Application Open:
Full-Time
Job Purpose:
The Data Engineer designs, builds, and maintains scalable data pipelines and integration workflows that underpin MBZUAI’s enterprise data platform on Snowflake. Working in close collaboration with the Senior Data & Analytics Specialist, the role focuses on ingesting data from institutional source systems, transforming it into reliable curated datasets, and supporting the data warehouse environment that drives institutional reporting, analytics, and decision-making.
The Data Engineer applies engineering best practices to ensure pipeline reliability, data quality, and platform performance, contributing directly to MBZUAI’s growing data and analytics capability within the IT Applications unit.
Key Responsibilities:
Data Pipeline Development & Operations
- Design, develop, and maintain ETL/ELT pipelines to ingest, transform, and load data from institutional source systems (Banner ERP, HR, Finance, Student Information, Research) into the Snowflake data warehouse.
- Implement and manage orchestration workflows using tools such as Apache Airflow or equivalent, ensuring timely and reliable data delivery.
- Monitor pipeline health, troubleshoot failures, and implement automated alerting and recovery mechanisms.
- Optimize pipeline performance for efficiency, scalability, and cost-effectiveness.
Snowflake Data Warehouse & Platform Support
- Support the operation and evolution of the Snowflake cloud data warehouse under the technical direction of the Senior Data & Analytics Specialist.
- Build and maintain curated data layers (staging, integration, presentation) following agreed architectural patterns and naming conventions.
- Assist in capacity planning, warehouse sizing, performance tuning, and credit/cost monitoring within Snowflake.
- Manage Snowflake objects, including databases, schemas, roles, and access grants, in line with the platform’s RBAC model.
Data Modeling & Transformation
- Implement dimensional models, conformed dimensions, and transformation logic using modern ELT frameworks (e.g., dbt).

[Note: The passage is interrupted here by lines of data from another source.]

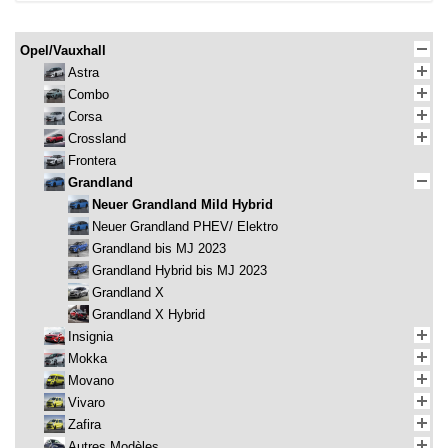
Opel/Vauxhall
Astra
Combo
Corsa
Crossland
Frontera
Grandland
Neuer Grandland Mild Hybrid
Neuer Grandland PHEV/ Elektro
Grandland bis MJ 2023
Grandland Hybrid bis MJ 2023
Grandland X
Grandland X Hybrid
Insignia
Mokka
Movano
Vivaro
Zafira
Autres Modèles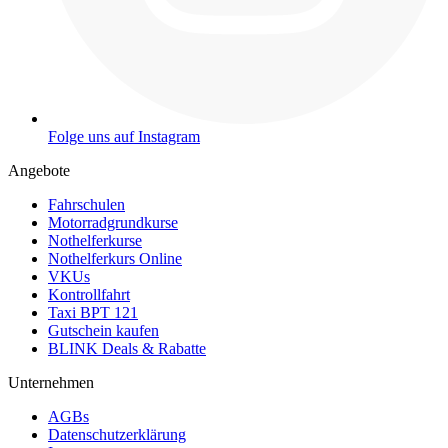
Folge uns auf Instagram
Angebote
Fahrschulen
Motorradgrundkurse
Nothelferkurse
Nothelferkurs Online
VKUs
Kontrollfahrt
Taxi BPT 121
Gutschein kaufen
BLINK Deals & Rabatte
Unternehmen
AGBs
Datenschutzerklärung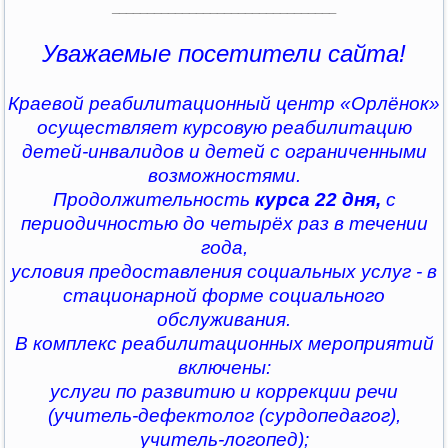
________________________________
Уважаемые посетители сайта!
Краевой реабилитационный центр «Орлёнок»
осуществляет курсовую реабилитацию
детей-инвалидов и детей с ограниченными
возможностями.
Продолжительность
курса 22 дня,
с
периодичностью до четырёх раз в течении
года,
условия предоставления социальных услуг - в
стационарной форме социального
обслуживания.
В комплекс реабилитационных мероприятий
включены:
услуги по развитию и коррекции речи
(учитель-дефектолог (сурдопедагог),
учитель-логопед);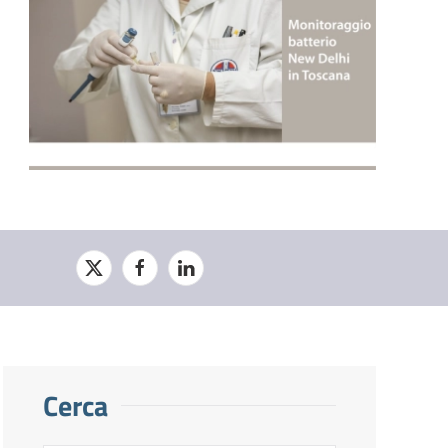
Cerca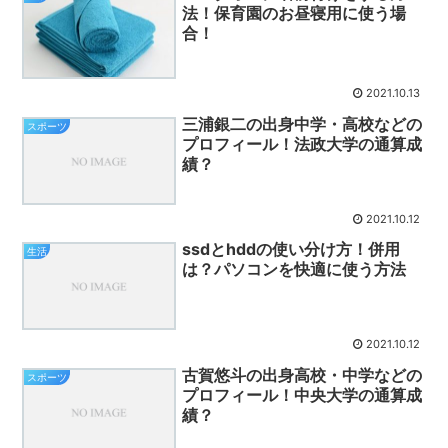
法！保育園のお昼寝用に使う場
合！
2021.10.13
三浦銀二の出身中学・高校などの
スポーツ
プロフィール！法政大学の通算成
績？
2021.10.12
ssdとhddの使い分け方！併用
生活
は？パソコンを快適に使う方法
2021.10.12
古賀悠斗の出身高校・中学などの
スポーツ
プロフィール！中央大学の通算成
績？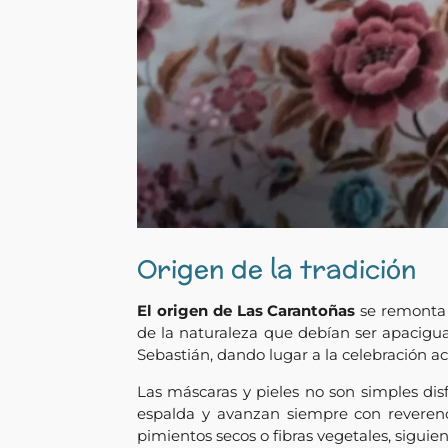
Origen de la tradición
El origen de Las Carantoñas
se remonta a
de la naturaleza que debían ser apaciguad
Sebastián, dando lugar a la celebración ac
Las máscaras y pieles no son simples dis
espalda y avanzan siempre con reverenc
pimientos secos o fibras vegetales, siguie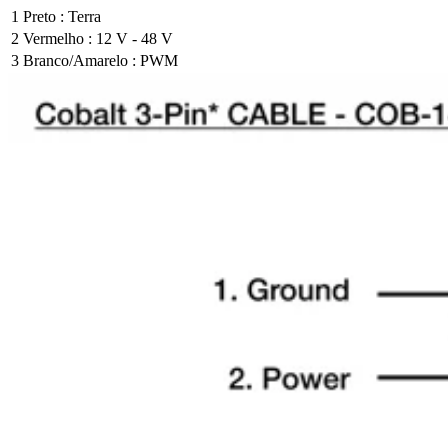
1
Preto : Terra
2
Vermelho : 12 V - 48 V
3
Branco/Amarelo : PWM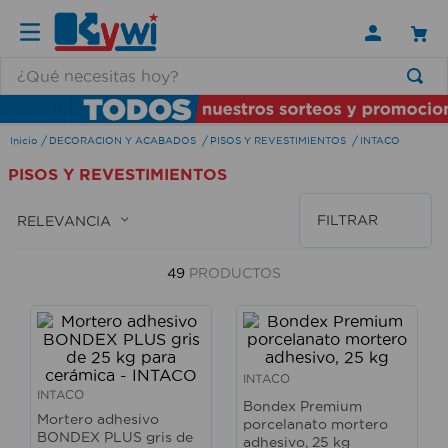
¿Qué necesitas hoy?
TÉRMINOS MÁS BUSCADOS
DECORACION Y ACABADOS
PISOS Y REVESTIMIENTOS
INTACO
1
.
lamparas
PISOS Y REVESTIMIENTOS
2
.
ducha
3
.
silla
FILTRAR
RELEVANCIA
4
.
lampara
49
PRODUCTOS
5
.
organizador
6
.
escritorio
7
.
aspiradora
INTACO
8
.
taladro
INTACO
Bondex Premium
Mortero adhesivo
porcelanato mortero
9
.
cerradura
BONDEX PLUS gris de
adhesivo, 25 kg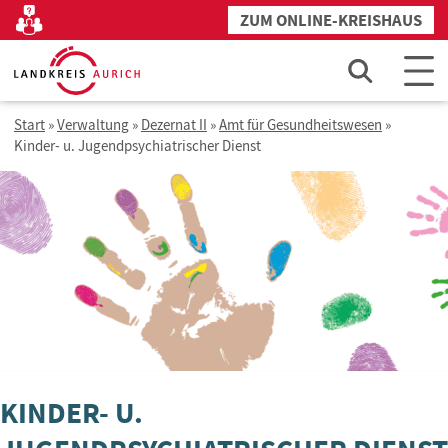
Zum
ZUM ONLINE-KREISHAUS
Kontakt
Inhalt
springen
Start
»
Verwaltung
»
Dezernat II
»
Amt für Gesundheitswesen
»
Kinder- u. Jugendpsychiatrischer Dienst
KINDER- U.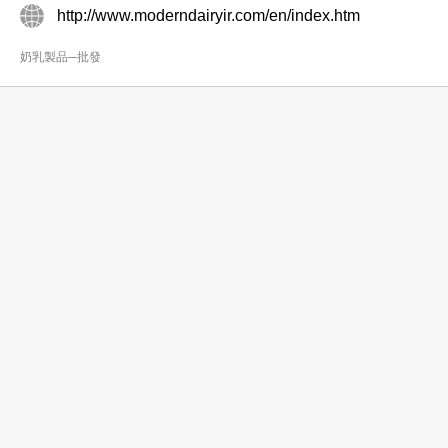
http://www.moderndairyir.com/en/index.htm
奶乳製品─批發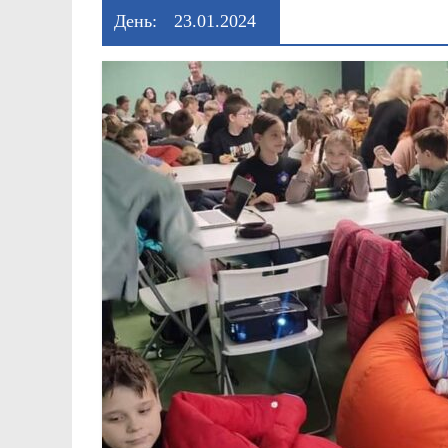
День:
23.01.2024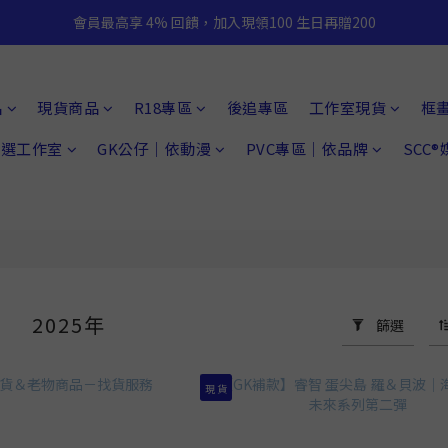
會員最高享 4% 回饋，加入現領100 生日再贈200
品
現貨商品
R18專區
後追專區
工作室現貨
框
 精選工作室
GK公仔｜依動漫
PVC專區｜依品牌
SCC
2025年
篩選
836 件商品
現 貨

- Write efficient, well-documented SQL and Python code for data transformation, enrichment, and business logic.
- Ensure data models support downstream reporting, analytics, and integration requirements effectively.
Data Quality & Documentation
- Implement and maintain data quality checks, validation routines, and anomaly detection within pipelines.
- Maintain clear documentation of data flows, schemas, transformation logic, and pipeline dependencies.
- Collaborate with source system owners to resolve data quality issues and agree on data contracts.
Engineering Best Practices & CI/CD
- Follow Git-based version control workflows for all pipelines and transformation code.
- Contribute to CI/CD pipelines for automated testing and deployment of data engineering artifacts.
- Participate in code reviews and adhere to team coding standards and design patterns.
Collaboration & Communication
- Work closely with the Senior Data & Analytics Specialist on priorities, architecture decisions, and delivery planning.
- Collaborate with Institutional Research and business data owners to understand data requirements and translate them into pipeline specifications.
- Coordinate with IT Applications (including the Integrations Lead and WSO2 middleware team), IT Infrastructure, and IT Security to ensure secure, reliable data integration.
Capability Building
- Stay current with emerging data engineering tools, technologies, and Snowflake platform features.
- Contribute to internal knowledge sharing, processing documentation, and team learning.
Other Duties
- Carry out all other duties as reasonably directed by the line manager that are commensurate with these functional objectives.
Academic Qualification:
Bachelor’s degree in Computer Science, Information Systems, Data Engineering, or a related field.
Professional Experience:
Essential
- 3–5 years of experience in data engineering, analytics engineering, or related roles with increasing responsibility.
- Solid hands-on experience with SQL and at least one programming language (Python preferred) for data pipeline development.
- Experience building and maintaining ETL/ELT pipelines using orchestration tools (e.g., Apache Airflow or equivalent).
- Working experience with Snowflake. Familiarity with Snowflake features such as Snowpipe, Streams, Tasks, Time Travel, and RBAC is expected.
- Familiarity with dimensional modeling concepts and modern transformation frameworks (e.g., dbt).
- Experience with Git-based version control and CI/CD practices for data engineering workflows.
- Understanding of data quality concepts, testing approaches, and documentation practices.
Preferred
- Experience with Azure data services (ADLS Gen2, Azure Monitor, Key Vault) or comparable cloud services.
- Exposure to BI tools such as Tableau or Power BI and understanding of how data models support reporting.
- Experience in a higher education, research, or public sector environment.
- Familiarity with data governance and data security best practices.
- Experience with containerization (Docker) and infrastructure-as-code concepts.
- Exposure to Palantir Foundry or similar enterprise data platforms is a plus.